Activity ▸ What are the lines, word for word, from the line with "обещает быть насыщенной." up to and including the line with "le logiciel phpBB." in the records below? Omit the pictures.

=== Section Start ===

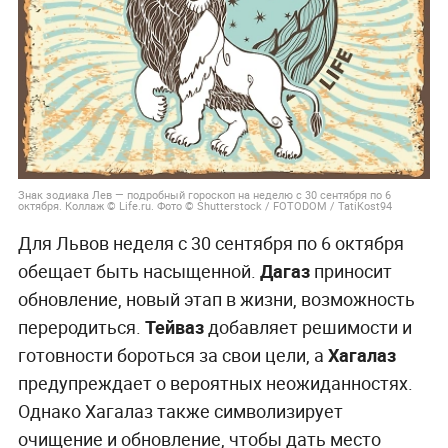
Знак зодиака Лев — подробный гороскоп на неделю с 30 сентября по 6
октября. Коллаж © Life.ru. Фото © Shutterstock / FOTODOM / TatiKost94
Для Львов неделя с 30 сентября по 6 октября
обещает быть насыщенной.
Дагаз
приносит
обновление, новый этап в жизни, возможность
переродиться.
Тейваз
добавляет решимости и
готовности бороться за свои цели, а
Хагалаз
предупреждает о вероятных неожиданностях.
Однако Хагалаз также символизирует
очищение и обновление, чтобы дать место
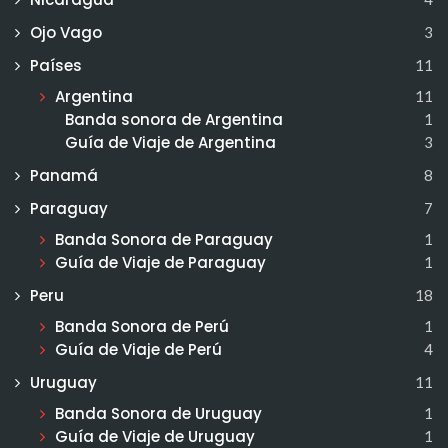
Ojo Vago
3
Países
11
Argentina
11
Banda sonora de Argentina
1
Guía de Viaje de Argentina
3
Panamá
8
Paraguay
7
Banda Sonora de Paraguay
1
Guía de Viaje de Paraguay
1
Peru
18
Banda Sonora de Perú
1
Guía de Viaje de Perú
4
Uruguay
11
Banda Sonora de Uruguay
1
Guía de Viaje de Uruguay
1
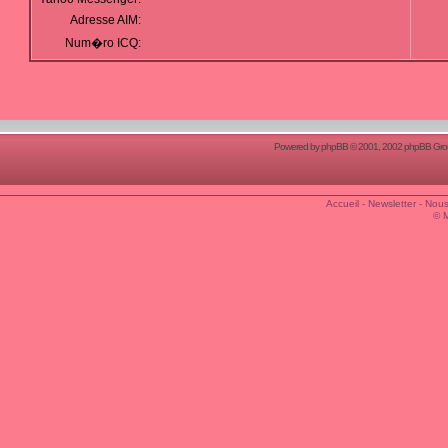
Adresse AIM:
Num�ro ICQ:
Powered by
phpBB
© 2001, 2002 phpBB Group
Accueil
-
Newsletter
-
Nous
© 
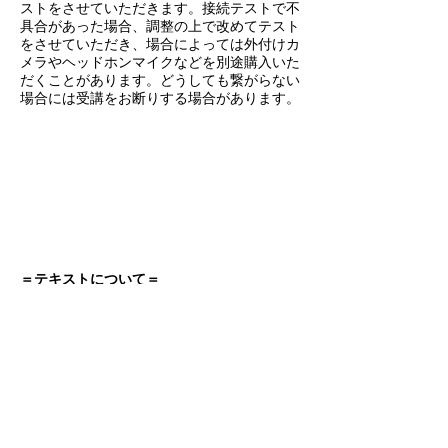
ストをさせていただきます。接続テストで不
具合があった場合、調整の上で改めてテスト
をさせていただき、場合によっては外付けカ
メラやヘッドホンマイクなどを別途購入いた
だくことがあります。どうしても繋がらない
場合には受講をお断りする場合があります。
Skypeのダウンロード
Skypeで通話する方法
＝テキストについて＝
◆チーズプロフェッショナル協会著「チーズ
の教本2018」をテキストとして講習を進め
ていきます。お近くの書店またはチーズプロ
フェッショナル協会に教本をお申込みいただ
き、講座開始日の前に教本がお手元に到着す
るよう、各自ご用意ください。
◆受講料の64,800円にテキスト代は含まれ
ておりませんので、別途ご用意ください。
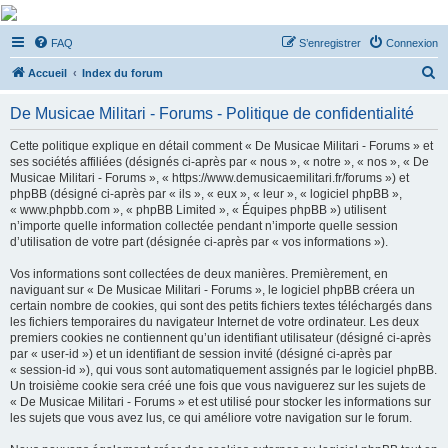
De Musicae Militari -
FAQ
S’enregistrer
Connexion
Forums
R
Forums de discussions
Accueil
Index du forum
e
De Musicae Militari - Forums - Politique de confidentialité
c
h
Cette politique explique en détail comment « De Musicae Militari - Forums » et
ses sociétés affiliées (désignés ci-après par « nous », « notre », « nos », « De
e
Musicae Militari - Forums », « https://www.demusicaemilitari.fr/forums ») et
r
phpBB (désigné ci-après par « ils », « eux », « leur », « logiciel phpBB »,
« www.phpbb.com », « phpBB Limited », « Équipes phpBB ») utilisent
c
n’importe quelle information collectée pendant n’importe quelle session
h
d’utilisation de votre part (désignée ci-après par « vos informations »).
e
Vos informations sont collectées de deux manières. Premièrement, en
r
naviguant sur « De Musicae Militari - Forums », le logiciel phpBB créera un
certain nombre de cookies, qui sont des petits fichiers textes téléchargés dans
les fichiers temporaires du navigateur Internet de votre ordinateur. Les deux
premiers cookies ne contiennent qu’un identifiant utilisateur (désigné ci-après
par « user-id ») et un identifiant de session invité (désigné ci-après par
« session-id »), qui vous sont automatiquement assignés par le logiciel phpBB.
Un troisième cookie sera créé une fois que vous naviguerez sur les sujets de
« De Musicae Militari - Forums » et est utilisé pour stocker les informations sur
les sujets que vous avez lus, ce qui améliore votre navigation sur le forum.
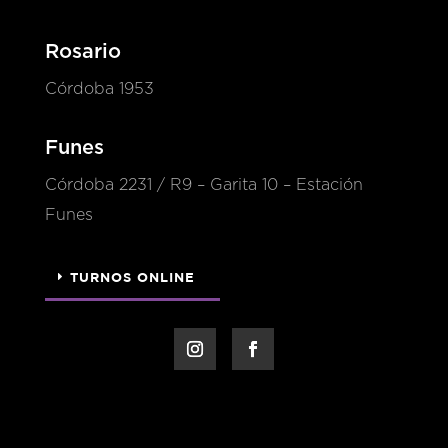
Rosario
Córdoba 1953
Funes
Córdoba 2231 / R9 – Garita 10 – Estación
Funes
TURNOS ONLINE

=== Section End ===
=== Section Start ===

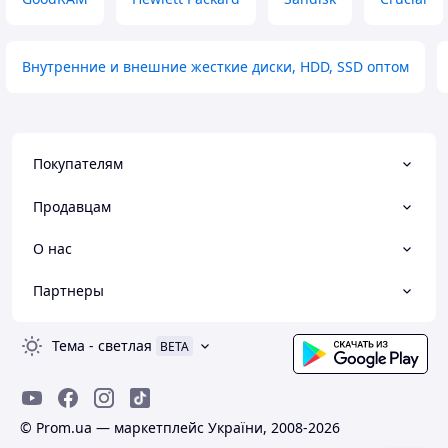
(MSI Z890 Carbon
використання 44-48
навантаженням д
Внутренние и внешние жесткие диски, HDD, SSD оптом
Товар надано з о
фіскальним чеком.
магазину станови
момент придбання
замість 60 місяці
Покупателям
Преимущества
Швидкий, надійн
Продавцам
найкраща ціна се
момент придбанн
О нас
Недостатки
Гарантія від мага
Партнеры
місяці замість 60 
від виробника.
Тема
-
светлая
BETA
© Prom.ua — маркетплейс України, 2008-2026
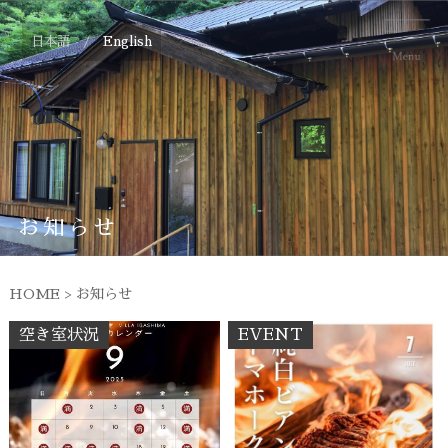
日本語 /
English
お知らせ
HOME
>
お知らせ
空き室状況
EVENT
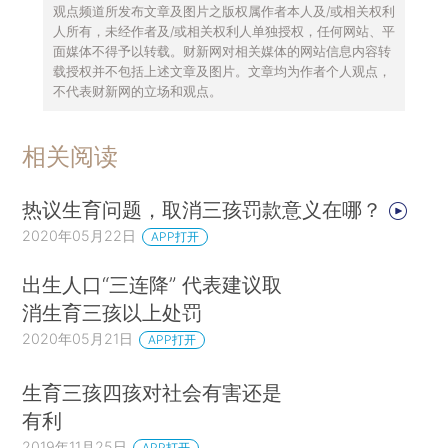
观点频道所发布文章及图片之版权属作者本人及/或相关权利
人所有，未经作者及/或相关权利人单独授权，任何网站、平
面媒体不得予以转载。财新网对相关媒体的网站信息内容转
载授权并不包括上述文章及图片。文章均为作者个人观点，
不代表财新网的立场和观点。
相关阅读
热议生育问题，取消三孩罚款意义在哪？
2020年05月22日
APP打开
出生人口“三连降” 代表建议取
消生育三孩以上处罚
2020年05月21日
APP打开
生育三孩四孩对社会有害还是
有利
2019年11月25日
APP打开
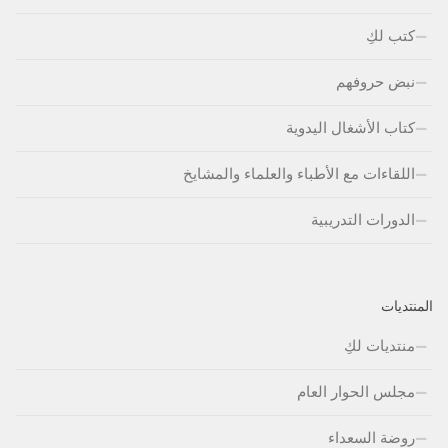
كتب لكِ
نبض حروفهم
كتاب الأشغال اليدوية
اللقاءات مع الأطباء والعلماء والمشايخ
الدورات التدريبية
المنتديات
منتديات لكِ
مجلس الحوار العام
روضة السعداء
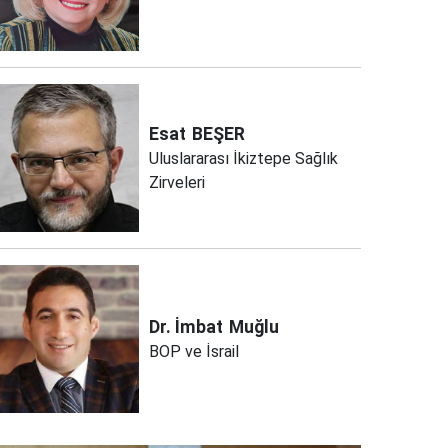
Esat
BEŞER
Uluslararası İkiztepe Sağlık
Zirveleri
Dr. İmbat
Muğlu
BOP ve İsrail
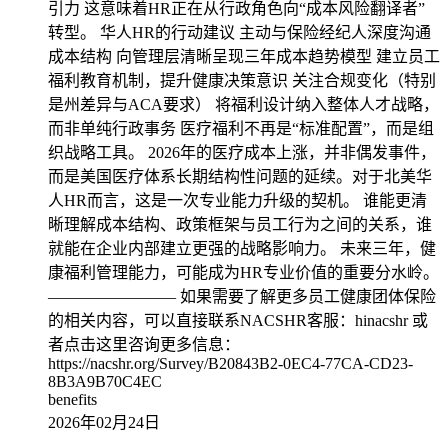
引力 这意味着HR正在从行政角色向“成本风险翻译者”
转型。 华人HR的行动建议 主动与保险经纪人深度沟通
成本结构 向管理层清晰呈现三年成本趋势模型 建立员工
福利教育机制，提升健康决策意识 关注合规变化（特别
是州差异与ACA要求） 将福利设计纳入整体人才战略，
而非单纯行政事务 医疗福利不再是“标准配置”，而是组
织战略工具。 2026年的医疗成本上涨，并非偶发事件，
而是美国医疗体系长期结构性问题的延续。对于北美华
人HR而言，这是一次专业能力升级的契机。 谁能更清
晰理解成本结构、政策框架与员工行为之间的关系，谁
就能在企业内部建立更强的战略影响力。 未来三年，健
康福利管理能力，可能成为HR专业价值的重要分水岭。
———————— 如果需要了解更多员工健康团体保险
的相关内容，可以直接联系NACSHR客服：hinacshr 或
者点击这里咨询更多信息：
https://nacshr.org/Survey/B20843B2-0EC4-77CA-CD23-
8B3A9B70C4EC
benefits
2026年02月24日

=== Section End ===

Written answer ▸
обещает быть насыщенной.
Дагаз
приносит
обновление, новый этап в жизни, возможность
переродиться.
Тейваз
добавляет решимости и
готовности бороться за свои цели, а
Хагалаз
предупреждает о вероятных неожиданностях.
Однако Хагалаз также символизирует
очищение и обновление, чтобы дать место
Ojo Vago
3
Países
11
Argentina
11
Banda sonora de Argentina
1
Guía de Viaje de Argentina
3
Panamá
8
Paraguay
7
Banda Sonora de Paraguay
1
Guía de Viaje de Paraguay
1
Peru
18
Banda Sonora de Perú
1
Guía de Viaje de Perú
4
Uruguay
11
Banda Sonora de Uruguay
1
Guía de Viaje de Uruguay
1
Adresse AIM:
Num�ro ICQ:
Powered by
phpBB
© 2001, 2002 phpBB Group
Accueil
-
Newsletter
-
Nous
© 
ストをさせていただきます。接続テストで不
具合があった場合、調整の上で改めてテスト
をさせていただき、場合によっては外付けカ
メラやヘッドホンマイクなどを別途購入いた
だくことがあります。どうしても繋がらない
場合には受講をお断りする場合があります。
Skypeのダウンロード
Skypeで通話する方法
＝テキストについて＝
◆チーズプロフェッショナル協会著「チーズ
の教本2018」をテキストとして講習を進め
ていきます。お近くの書店またはチーズプロ
フェッショナル協会に教本をお申込みいただ
き、講座開始日の前に教本がお手元に到着す
るよう、各自ご用意ください。
◆受講料の64,800円にテキスト代は含まれ
ておりませんので、別途ご用意ください。
De Musicae Militari -
FAQ
S’enregistrer
Connexion
Forums
R
Forums de discussions
Accueil
Index du forum
e
De Musicae Militari - Forums - Politique de confidentialité
c
h
Cette politique explique en détail comment « De Musicae Militari - Forums » et
ses sociétés affiliées (désignés ci-après par « nous », « notre », « nos », « De
e
Musicae Militari - Forums », « https://www.demusicaemilitari.fr/forums ») et
r
phpBB (désigné ci-après par « ils », « eux », « leur », « logiciel phpBB »,
« www.phpbb.com », « phpBB Limited », « Équipes phpBB ») utilisent
c
n’importe quelle information collectée pendant n’importe quelle session
h
d’utilisation de votre part (désignée ci-après par « vos informations »).
e
Vos informations sont collectées de deux manières. Premièrement, en
r
naviguant sur « De Musicae Militari - Forums », le logiciel phpBB créera un
certain nombre de cookies, qui sont des petits fichiers textes téléchargés dans
les fichiers temporaires du navigateur Internet de votre ordinateur. Les deux
premiers cookies ne contiennent qu’un identifiant utilisateur (désigné ci-après
par « user-id ») et un identifiant de session invité (désigné ci-après par
« session-id »), qui vous sont automatiquement assignés par le logiciel phpBB.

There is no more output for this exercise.